= TASK =
Print out the records in full, keeping each word unchanged.
Segment Open
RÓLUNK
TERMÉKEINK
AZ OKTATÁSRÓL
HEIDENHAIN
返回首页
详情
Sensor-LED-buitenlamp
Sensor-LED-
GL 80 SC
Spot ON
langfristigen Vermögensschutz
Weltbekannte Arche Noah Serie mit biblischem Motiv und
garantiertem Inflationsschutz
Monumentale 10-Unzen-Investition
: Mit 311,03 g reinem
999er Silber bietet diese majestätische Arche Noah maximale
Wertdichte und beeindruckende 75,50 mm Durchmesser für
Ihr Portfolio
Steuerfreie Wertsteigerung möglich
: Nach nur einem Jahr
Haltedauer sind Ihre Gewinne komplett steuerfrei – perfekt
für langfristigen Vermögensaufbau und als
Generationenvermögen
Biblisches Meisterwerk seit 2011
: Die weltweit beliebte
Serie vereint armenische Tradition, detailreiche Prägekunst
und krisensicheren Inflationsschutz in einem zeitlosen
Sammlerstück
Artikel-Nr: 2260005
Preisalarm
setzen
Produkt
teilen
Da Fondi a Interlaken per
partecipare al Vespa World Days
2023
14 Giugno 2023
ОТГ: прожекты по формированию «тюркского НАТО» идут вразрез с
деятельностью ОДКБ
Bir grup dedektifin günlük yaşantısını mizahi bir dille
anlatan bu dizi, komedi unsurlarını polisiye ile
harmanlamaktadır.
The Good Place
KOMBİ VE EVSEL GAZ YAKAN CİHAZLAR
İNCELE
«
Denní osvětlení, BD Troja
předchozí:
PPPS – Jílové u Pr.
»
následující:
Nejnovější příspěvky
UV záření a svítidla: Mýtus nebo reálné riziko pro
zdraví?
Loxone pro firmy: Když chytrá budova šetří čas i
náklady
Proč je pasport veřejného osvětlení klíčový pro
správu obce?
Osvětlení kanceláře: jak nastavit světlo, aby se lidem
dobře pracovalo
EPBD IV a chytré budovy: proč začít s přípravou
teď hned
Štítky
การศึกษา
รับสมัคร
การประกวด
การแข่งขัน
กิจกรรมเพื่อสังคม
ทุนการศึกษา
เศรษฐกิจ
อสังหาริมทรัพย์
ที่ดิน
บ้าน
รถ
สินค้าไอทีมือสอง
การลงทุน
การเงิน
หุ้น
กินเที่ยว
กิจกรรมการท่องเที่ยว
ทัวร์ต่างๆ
Segment Closed
= ANSWER BOX =
RÓLUNK
TERMÉKEINK
AZ OKTATÁSRÓL
HEIDENHAIN
返回首页
详情
Sensor-LED-buitenlamp
Sensor-LED-
GL 80 SC
Spot ON
langfristigen Vermögensschutz
Weltbekannte Arche Noah Serie mit biblischem Motiv und
garantiertem Inflationsschutz
Monumentale 10-Unzen-Investition
: Mit 311,03 g reinem
999er Silber bietet diese majestätische Arche Noah maximale
Wertdichte und beeindruckende 75,50 mm Durchmesser für
Ihr Portfolio
Steuerfreie Wertsteigerung möglich
: Nach nur einem Jahr
Haltedauer sind Ihre Gewinne komplett steuerfrei – perfekt
für langfristigen Vermögensaufbau und als
Generationenvermögen
Biblisches Meisterwerk seit 2011
: Die weltweit beliebte
Serie vereint armenische Tradition, detailreiche Prägekunst
und krisensicheren Inflationsschutz in einem zeitlosen
Sammlerstück
Artikel-Nr: 2260005
Preisalarm
setzen
Produkt
teilen
Da Fondi a Interlaken per
partecipare al Vespa World Days
2023
14 Giugno 2023
ОТГ: прожекты по формированию «тюркского НАТО» идут вразрез с
деятельностью ОДКБ
Bir grup dedektifin günlük yaşantısını mizahi bir dille
anlatan bu dizi, komedi unsurlarını polisiye ile
harmanlamaktadır.
The Good Place
KOMBİ VE EVSEL GAZ YAKAN CİHAZLAR
İNCELE
«
Denní osvětlení, BD Troja
předchozí:
PPPS – Jílové u Pr.
»
následující:
Nejnovější příspěvky
UV záření a svítidla: Mýtus nebo reálné riziko pro
zdraví?
Loxone pro firmy: Když chytrá budova šetří čas i
náklady
Proč je pasport veřejného osvětlení klíčový pro
správu obce?
Osvětlení kanceláře: jak nastavit světlo, aby se lidem
dobře pracovalo
EPBD IV a chytré budovy: proč začít s přípravou
teď hned
Štítky
การศึกษา
รับสมัคร
การประกวด
การแข่งขัน
กิจกรรมเพื่อสังคม
ทุนการศึกษา
เศรษฐกิจ
อสังหาริมทรัพย์
ที่ดิน
บ้าน
รถ
สินค้าไอทีมือสอง
การลงทุน
การเงิน
หุ้น
กินเที่ยว
กิจกรรมการท่องเที่ยว
ทัวร์ต่างๆ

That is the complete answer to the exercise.